‘A road less rocky – supporting people with dementia’ found that only 51% of carers questioned said that they were given an opportunity to talk separately about their needs and how much care they felt able to provide.
56% of carers questioned said that they had not received information about managing the medication of those they cared for. More than half (52%) of carers said that they had been given no information on how to cope with incontinence.
Other key findings included:
- Over half (52%) of carers in the survey reported difficulties in obtaining a diagnosis for dementia for the person they cared for
- More than half of carers (55%) questioned said that they had not been given information on legal issues and managing money. Many had learned about Lasting Power of Attorney too late
- Many carers, particularly those caring for someone in the later stages of the illness, felt ill equipped to deal with more agitated behaviours that might develop. More than two-thirds 68% surveyed said they had not received training or advice on this issue
- 82% of carers questioned said that caring had adversely affected their ability to work
Information gaps at critical points in carer journey
The report found that there were a number of critical points along a carer’s journey where they would most value information and support. These critical points include:
- When dementia is diagnosed
- When the capacity of the person with dementia declines
- When the carer needs emotional support and/or a break from caring
- When the person with dementia loses their mobility
- When the carer has to cope with behaviour problems
- When the carer’s own circumstances change
- When the person with dementia becomes incontinent
The report finds that many carers are not being given information and advice on these issues when they need it. Often advice, if it is given, is too late.

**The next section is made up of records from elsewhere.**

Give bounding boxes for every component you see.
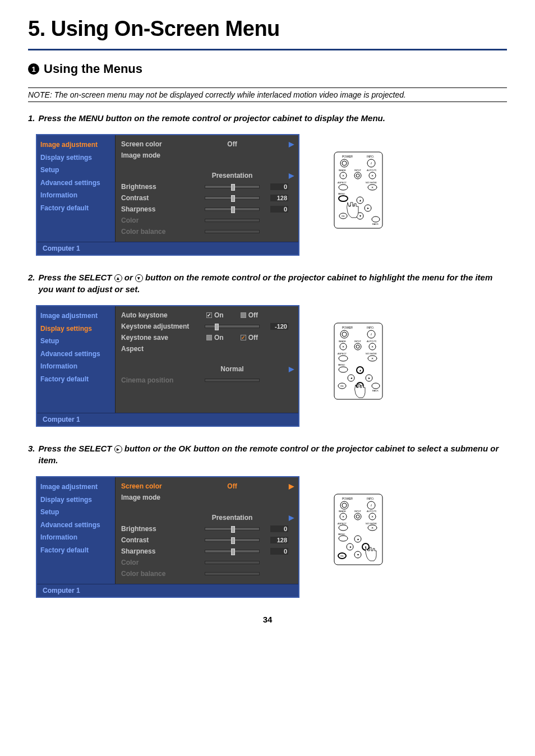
svg-text:▴: ▴ xyxy=(359,199,361,202)
osd1-mi-setup: Setup xyxy=(37,164,115,177)
svg-text:▸: ▸ xyxy=(367,206,369,210)
osd1-colorbalance-label: Color balance xyxy=(121,228,194,236)
svg-text:ASPECT: ASPECT xyxy=(338,522,347,525)
checkbox-icon xyxy=(206,312,212,318)
remote-label-ok: OK xyxy=(342,215,345,218)
checkbox-icon xyxy=(206,335,212,340)
osd1-screencolor-value: Off xyxy=(194,140,270,148)
osd3-contrast-label: Contrast xyxy=(121,536,194,544)
svg-text:INPUT: INPUT xyxy=(354,340,362,343)
osd2-autokeystone-on: On xyxy=(214,311,224,319)
slider-color xyxy=(205,561,260,564)
svg-text:✕: ✕ xyxy=(371,174,373,177)
svg-text:MENU: MENU xyxy=(338,533,345,536)
note-rule-bottom xyxy=(28,102,507,102)
osd-menu-3: Image adjustment Display settings Setup … xyxy=(36,476,299,598)
slider-colorbalance xyxy=(205,572,260,575)
osd2-keystoneadj-label: Keystone adjustment xyxy=(121,322,194,330)
osd1-imagemode-value: Presentation xyxy=(194,172,270,179)
remote-label-menu: MENU xyxy=(338,192,345,195)
osd2-aspect-value: Normal xyxy=(194,365,270,373)
remote-label-image: IMAGE xyxy=(339,169,346,172)
remote-diagram-menu: POWER INFO. i IMAGE INPUT AUTO PC ✕ ✕ AS… xyxy=(333,151,384,229)
osd-menu-1: Image adjustment Display settings Setup … xyxy=(36,134,299,256)
svg-text:▴: ▴ xyxy=(357,537,359,541)
right-arrow-icon: ▸ xyxy=(114,445,122,453)
figure-row-2: Image adjustment Display settings Setup … xyxy=(36,305,507,427)
step-1: 1. Press the MENU button on the remote c… xyxy=(28,112,507,124)
section-bullet: 1 xyxy=(28,63,39,75)
checkbox-icon xyxy=(241,312,246,318)
svg-text:INPUT: INPUT xyxy=(354,510,362,513)
osd2-footer: Computer 1 xyxy=(37,413,298,426)
osd3-mi-factory-default: Factory default xyxy=(37,544,115,557)
note-rule-top xyxy=(28,87,507,88)
svg-text:AUTO PC: AUTO PC xyxy=(367,510,377,513)
up-arrow-icon: ▴ xyxy=(114,274,122,282)
osd3-screencolor-label: Screen color xyxy=(121,482,194,490)
osd3-mi-display-settings: Display settings xyxy=(37,494,115,506)
osd3-brightness-label: Brightness xyxy=(121,525,194,533)
svg-text:✕: ✕ xyxy=(342,174,344,177)
osd2-sidebar: Image adjustment Display settings Setup … xyxy=(37,306,116,413)
osd1-brightness-label: Brightness xyxy=(121,183,194,191)
osd1-mi-advanced-settings: Advanced settings xyxy=(37,177,115,190)
osd3-imagemode-label: Image mode xyxy=(121,494,194,501)
osd3-screencolor-value: Off xyxy=(194,482,270,490)
step-1-text: Press the MENU button on the remote cont… xyxy=(39,112,507,124)
svg-text:i: i xyxy=(371,161,372,165)
osd3-brightness-value: 0 xyxy=(270,525,288,532)
osd2-mi-image-adjustment: Image adjustment xyxy=(37,310,115,322)
remote-label-autopc: AUTO PC xyxy=(367,169,377,172)
osd3-sharpness-label: Sharpness xyxy=(121,547,194,555)
osd3-sharpness-value: 0 xyxy=(270,548,288,555)
osd1-brightness-value: 0 xyxy=(270,183,288,190)
remote-label-input: INPUT xyxy=(354,169,362,172)
osd3-contrast-value: 128 xyxy=(270,537,288,543)
osd2-keystoneadj-value: -120 xyxy=(270,323,288,330)
osd2-cinemapos-label: Cinema position xyxy=(121,376,194,384)
slider-brightness xyxy=(205,527,260,531)
osd2-mi-information: Information xyxy=(37,360,115,373)
slider-contrast xyxy=(205,538,260,542)
osd1-imagemode-label: Image mode xyxy=(121,151,194,159)
osd3-footer: Computer 1 xyxy=(37,584,298,597)
osd1-mi-display-settings: Display settings xyxy=(37,151,115,164)
svg-text:OK: OK xyxy=(340,385,344,388)
svg-text:INFO.: INFO. xyxy=(367,326,374,329)
osd2-keystonesave-on: On xyxy=(214,334,224,342)
step-3-text: Press the SELECT ▸ button or the OK butt… xyxy=(39,442,507,466)
osd2-keystonesave-off: Off xyxy=(248,334,258,342)
osd3-mi-advanced-settings: Advanced settings xyxy=(37,519,115,532)
page-number: 34 xyxy=(28,615,507,624)
right-arrow-icon: ▶ xyxy=(288,172,294,179)
slider-contrast xyxy=(205,196,260,200)
slider-brightness xyxy=(205,185,260,188)
osd3-mi-setup: Setup xyxy=(37,506,115,519)
figure-row-3: Image adjustment Display settings Setup … xyxy=(36,476,507,598)
osd2-mi-factory-default: Factory default xyxy=(37,373,115,386)
note-text: NOTE: The on-screen menu may not be disp… xyxy=(28,89,507,100)
slider-cinemapos xyxy=(205,379,260,382)
remote-label-back: BACK xyxy=(372,223,379,225)
osd3-mi-image-adjustment: Image adjustment xyxy=(37,481,115,494)
svg-text:✕: ✕ xyxy=(371,357,373,360)
svg-text:BACK: BACK xyxy=(372,389,379,392)
osd2-autokeystone-off: Off xyxy=(248,311,258,319)
remote-label-info: INFO. xyxy=(367,155,374,158)
step-2-num: 2. xyxy=(28,271,35,295)
figure-row-1: Image adjustment Display settings Setup … xyxy=(36,134,507,256)
svg-text:▾: ▾ xyxy=(359,214,361,218)
svg-text:i: i xyxy=(371,503,372,508)
svg-text:✕: ✕ xyxy=(371,345,373,348)
svg-text:◂: ◂ xyxy=(349,545,351,548)
osd3-imagemode-value: Presentation xyxy=(194,514,270,522)
osd1-contrast-value: 128 xyxy=(270,195,288,201)
remote-label-aspect: ASPECT xyxy=(338,181,347,184)
right-arrow-icon: ▶ xyxy=(288,514,294,522)
slider-sharpness xyxy=(205,208,260,211)
svg-text:INFO.: INFO. xyxy=(367,497,374,500)
remote-diagram-updown: POWER INFO. i IMAGE INPUT AUTO PC ✕ ✕ AS… xyxy=(333,322,384,400)
osd2-mi-display-settings: Display settings xyxy=(37,322,115,335)
osd2-content: Auto keystone On Off Keystone adjustment… xyxy=(116,306,298,413)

Ian cared for his mother, who came to live with him and his partner. About 18 months after this move, a specialist dementia nurse visited, and invited them to attend a carers’ course that ran for one afternoon per week for six weeks.
I could have done with information a lot sooner because prior to this I hadn't appreciated that much of Mum's contrary and difficult behaviour was due to dementia. Once I understood that I could to some degree make sense of it and cope with most of it.
When the behaviour became more problematic the nurse provided some further advice but the coping strategies suggested did not always work or didn't work for long.
Mum had a wonderful way of circumnavigating them after a few weeks. For example, she would walk into our bedroom in the middle of the night and switch the light on. [The nurse] suggested we put a lock on the bedroom door - which we duly did. This deterred Mum for a few weeks until she started knocking on the door, or hammering on it and shouting for attention ...
So eventually we left the door open and took the light bulb out. Sad to say that most of the suggestions from [the nurse] invariably boiled down to talking to Mum calmly and rationally and making her a cup of tea. … When you care for someone 24/7 and they go through a spate of waking you up in the wee small hours, you don't feel much like rationally making them a cup of tea every time … I loved my Mum more than words can ever express but dementia could turn her and me into monsters that I did not recognise.
Knowing where and when to find information is key
Our Chief Executive, Thea Stein comments:
“The evidence from this report has highlighted the fact that all professionals will need to check that carers have the information and advice appropriate for the challenges they are currently experiencing and that they know where to go for further information and advice.
“Carers should be aware that there is support available to them. Local carer support services can guide carers through this journey, help them source vital information when they need it and provide much-needed emotional support and respite breaks.”
There are 800,000 people with dementia in the UK and this number is set to grow to over one million people by 2025. The financial cost of dementia in the UK is £23 billion each year and growing.